--- Work order ---
Set out exactly, and with nothing added, the line containing "Orion Talent builds" and every line after it through the final line of the data.

--- Task data ---
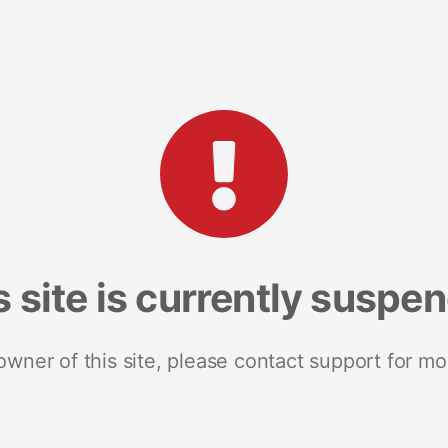
s site is currently suspe
 owner of this site, please contact support for mo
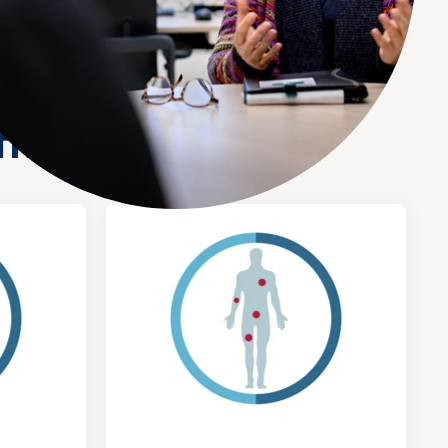
tment here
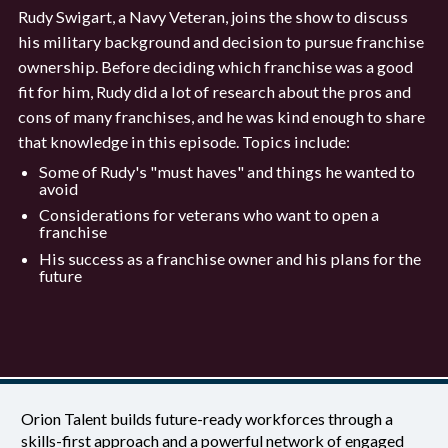
Rudy Swigart, a Navy Veteran, joins the show to discuss
his military background and decision to pursue franchise
ownership. Before deciding which franchise was a good
fit for him, Rudy did a lot of research about the pros and
cons of many franchises, and he was kind enough to share
that knowledge in this episode. Topics include:
Some of Rudy's "must haves" and things he wanted to
avoid
Considerations for veterans who want to open a
franchise
His success as a franchise owner and his plans for the
future
Orion Talent builds future-ready workforces through a
skills-first approach and a powerful network of engaged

--- Answer space ---
Orion Talent builds future-ready workforces through a
skills-first approach and a powerful network of engaged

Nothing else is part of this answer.